Prof: Internet is racist because of users, search engines
The internet demonstrates a physical manifestation of structural racism, according to a New York University professor.
In an opinion piece on The Conversation and re-published in the Billings Gazette, Professor Charlton Mcllwain writes about the inherent racism of the Internet, created by in part by search engines and links between sites.
Professor Mcllwain first argues that “the internet does appear in fact segregated along racial lines,” saying his research “demonstrates that websites focusing on racial issues are visited less often, and are less visible in search result rankings than sites with different, or broader, focuses.”
“This phenomenon is not based on anything that individual website producers do. Rather, it appears to be a product of how users themselves find and share information online, a process mediated mostly by search engines and, increasingly, social media platforms,” he writes.
His work searches for “online analogues” of systemic racism—that is, racism that applies to “cultures and societies at large”—in which “subtle biases permeate culture and society in ways that yield overwhelming advantages for whites, at the expense of nonwhites.”

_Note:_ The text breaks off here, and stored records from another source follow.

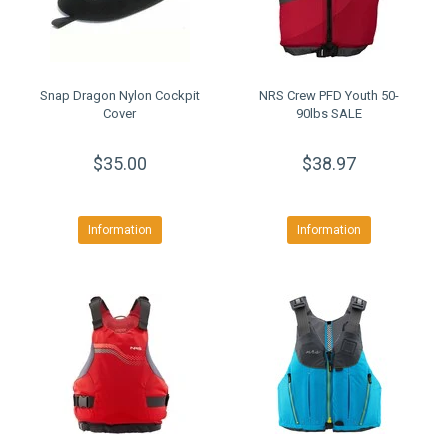
Snap Dragon Nylon Cockpit
NRS Crew PFD Youth 50-
Cover
90lbs SALE
$35.00
$38.97
Information
Information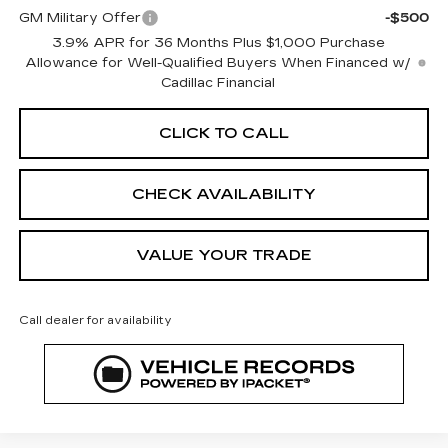
GM Military Offer
-$500
3.9% APR for 36 Months Plus $1,000 Purchase
Allowance for Well-Qualified Buyers When Financed w/
Cadillac Financial
CLICK TO CALL
CHECK AVAILABILITY
VALUE YOUR TRADE
Call dealer for availability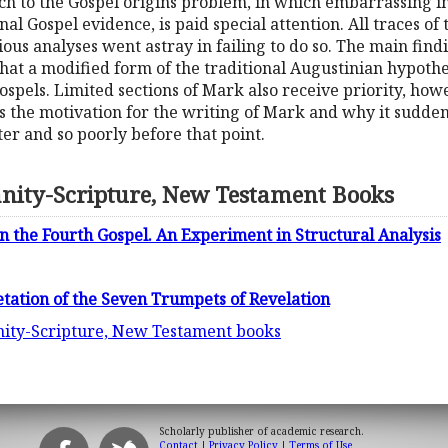
ch to the Gospel origins problem, in which embarrassing imp
rnal Gospel evidence, is paid special attention. All traces 
ous analyses went astray in failing to do so. The main find
at a modified form of the traditional Augustinian hypothes
ospels. Limited sections of Mark also receive priority, how
s the motivation for the writing of Mark and why it sudde
er and so poorly before that point.
anity-Scripture, New Testament Books
n the Fourth Gospel. An Experiment in Structural Analysis
etation of the Seven Trumpets of Revelation
anity-Scripture, New Testament books
Scholarly publisher of academic research.
Contact
|
Privacy Policy
|
Terms of Use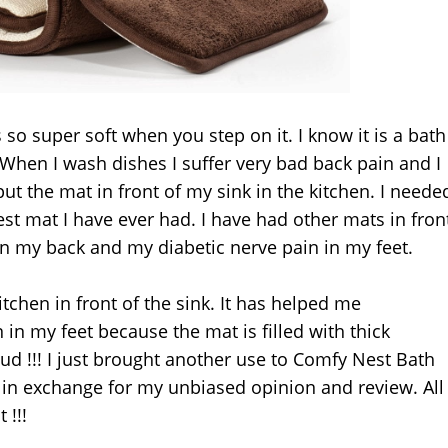
so super soft when you step on it. I know it is a bath
 When I wash dishes I suffer very bad back pain and I
put the mat in front of my sink in the kitchen. I neede
test mat I have ever had. I have had other mats in fron
 in my back and my diabetic nerve pain in my feet.
itchen in front of the sink. It has helped me
n in my feet because the mat is filled with thick
ud !!! I just brought another use to Comfy Nest Bath
 in exchange for my unbiased opinion and review. All
 !!!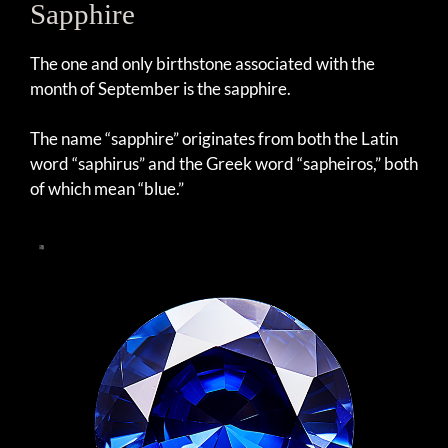
Sapphire
The one and only birthstone associated with the
month of September is the sapphire.
The name “sapphire” originates from both the Latin
word “saphirus” and the Greek word “sapheiros,” both
of which mean “blue.”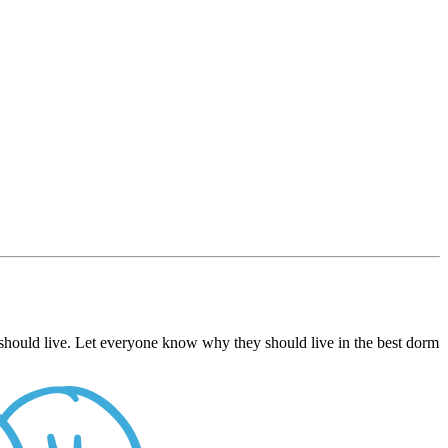
should live. Let everyone know why they should live in the best dorm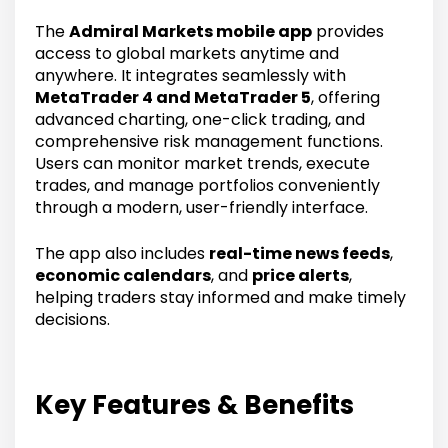
The
Admiral Markets mobile app
provides
access to global markets anytime and
anywhere. It integrates seamlessly with
MetaTrader 4 and MetaTrader 5
, offering
advanced charting, one-click trading, and
comprehensive risk management functions.
Users can monitor market trends, execute
trades, and manage portfolios conveniently
through a modern, user-friendly interface.
The app also includes
real-time news feeds
,
economic calendars
, and
price alerts
,
helping traders stay informed and make timely
decisions.
Key Features & Benefits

“Specifically, I am trying to determine whether the online environment, one completely constructed by humans, systematically produces advantages and disadvantages along racial lines – whether intentionally or inadvertently,” he writes, conceding that this is “a difficult question to approach.”
However, he begins by assuming that modern technological systems are born of systemically, structurally racist cultures and society, arguing that this makes it possible for such discrimination to be reflected online.
First, Professor McIlwain used a link analyzation program called Voson to examine web traffic to what Alexa.com characterizes as the Internet's top 56 African-American sites. He then categorized websites by their meta tags, “designat[ing] as 'racial' websites with meta tags including terms such as 'african american,' 'racism,' 'hispanic,' 'model minority' and 'afro.' Sites without those terms in their metatags" he designated "nonracial."
“By using website metatags,” he writes, “I was able to distinguish between racial and nonracial sites (and the segregated traffic between them) based on whether the site's producers themselves define the site's identity in racial terms.”
Once he classified the sites, he examined the links between them.
“How many of each type of link the data contained would reveal whether bias influenced website producers' decisions. If there were no bias, the number of links would be proportional to the number of each type of site in the data set. If there were bias, the numbers of links would be disproportionately high or low,” McIlwain declared.
His examination did not yield significant proof to indicate “that any segregation in people's [I]nternet behavior is caused by web producers.”
“People who travel the web just clicking links on websites at random would not arrive at racial or nonracial sites substantially more or less than they should based on the number of such sites that exist,” McIlwain said. “But people don't just follow links; they exercise their preferences when navigating the web.”
Next, McIlwain used metrics site Similarweb to look at how people came to various websites and which sites they navigated to next. He found “significantly greater numbers of clicks between nonracial sites, and fewer numbers of clicks between racial and nonracial sites,” which “indicates that users are going out of their way to visit nonracial sites.”
Similarly, his data showed nonracial sites received much better rankings in search engines. Though this could be explained by users directly navigating to their preferred site, “[i]t's much more likely that people type a word or phrase into a search engine like Google … To quote a conclusion from search optimization firm Brightedge, 'overwhelmingly, organic search trumps other traffic generators.'”
“In both of these situations, people and search engines steer traffic in ways that give advantages to nonracial websites and disadvantages to racial sites. This approximates what, in the offline world, is called systemic, structural racism,” he concludes.
On his NYU faculty page, McIlwain says that his “primary interests focus broadly on issues of race and media, particularly within the social and political arena.”
However, his recent interests “have turned to the intersections of race and digital media, principally as they relate to three primary questions: to what degree can/has the internet and other forms of digital media use lead to increased political participation, voice and influence for people of color?; in what ways might internet use provide greater access to social, professional and economic mobility for people of color?; and in what tangible ways do forms of racial discrimination, disparate treatment and denial of opportunity take place in online environments?”
McIlwain also blogs at his personal website, primarily linking to his op-eds in other outlets.